The National Human Rights Commission has issued a notice to the Union Home Ministry on a complaint alleging the draconian approach of the Government of India for renewal of the Foreign Contribution Regulation ACT (FCRA) license to the NGOs of Human Rights Defenders. The text of the proceeding of the Commission in the matter is as follows:
“The 7th Human Rights Defender Forum Colombo, Sri Lanka has informed the Commission to intervene in the Foreign Contribution Regulation Act (FCRA) license non-renewal of Centre for Promotion of Social Concerns (CPSC). Such systematic attack on rights of the Human Rights Defenders and on fundamental rights of the association and assembly as enshrined in the Article 19 of the Constitution of India has also been brought to notice of the Commission.
UN Special Rapporteur on Freedom of Association and Assembly in his local analysis of FCRA 2010 has submitted a report of the Government of India in 2016 arguing that FCRA in not conformity with international law, principles and standards as access to resources including the foreign funding is a fundamental part of the right to freedom of association under the international laws, standards and principles. Moreover, limitations placed on access to foreign funding will have to pass the litmus tests of the following;
i) Prescribed by law
ii) Imposed solely to protect national security, public safety, public order, public health or morals, or the rights and freedoms of others.
iii) Necessary in a democratic society such as rights and freedoms of others.
Prima-facie it appears FCRA license non-renewal is neither legal nor objective and thereby impinging on the rights of the human rights defenders both in access to funding including foreign funding.
The Commission takes suo-motu cognizance of the present case and directs Secretary (Home) to inform within a period of six weeks on the following :-
a) Number of NGOs of Human Rights Defenders who have not been allowed renewal of the license and the amount received by them from foreign funding during last three years and the reason for non-renewal.
b) To point out in case of Centre for Promotion of Social Concerns (more publically known through its programme namely People’s Watch) how the litmus test laid down by the UN Special Rapporteur is applied in the adjudication by the Central Government.

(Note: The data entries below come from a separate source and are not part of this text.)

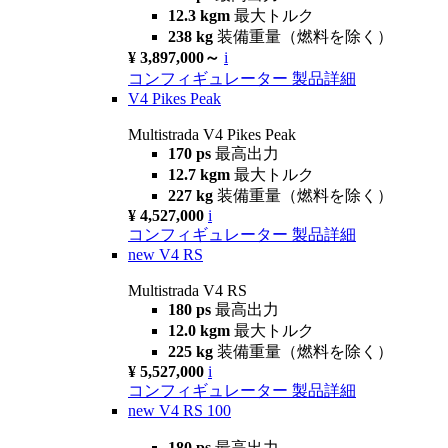
12.3 kgm
最大トルク
238 kg
装備重量（燃料を除く）
¥ 3,897,000～
i
コンフィギュレーター
製品詳細
V4 Pikes Peak
Multistrada V4 Pikes Peak
170 ps
最高出力
12.7 kgm
最大トルク
227 kg
装備重量（燃料を除く）
¥ 4,527,000
i
コンフィギュレーター
製品詳細
new
V4 RS
Multistrada V4 RS
180 ps
最高出力
12.0 kgm
最大トルク
225 kg
装備重量（燃料を除く）
¥ 5,527,000
i
コンフィギュレーター
製品詳細
new
V4 RS 100
180 ps
最高出力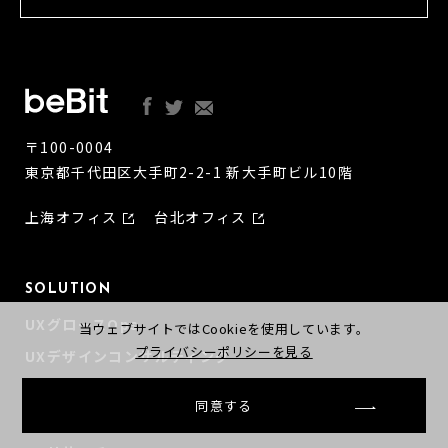
〒100-0004
東京都千代田区大手町2-2-1 新大手町ビル10階
上海オフィス
台北オフィス
SOLUTION
UXグロースOps
当ウェブサイトではCookieを使用しています。
プライバシーポリシーを見る
UXデザインコンサルティング
ビジネスインパクト解析
同意する
UX・DX研修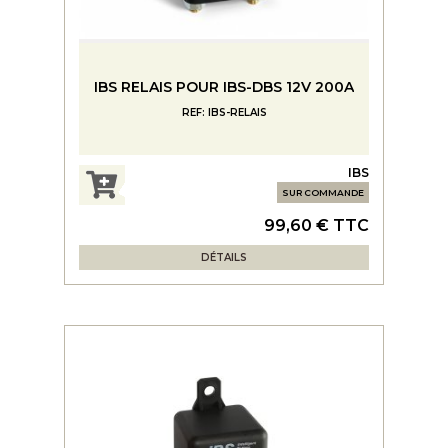
IBS RELAIS POUR IBS-DBS 12V 200A
REF: IBS-RELAIS
IBS
SUR COMMANDE
99,60 € TTC
DÉTAILS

c) How the generic aspect of access to foreign funding and continuance of the same is not the right to form association and is not against international law, standards and principles.
After perusing submission of Secretary (Home), Government of India the Commission may decide to hear the oral presentation, if necessary, about the present allegation of the draconian approach and the correctives the Government of India is contemplating.
The Commission directs the Government u/S. 12(d) of the Protection of Human Rights Act, 1993, to furnish the above information to help the Commission in taking up the hearing of the matter and to arrive at whether the review of the law can be recommended.”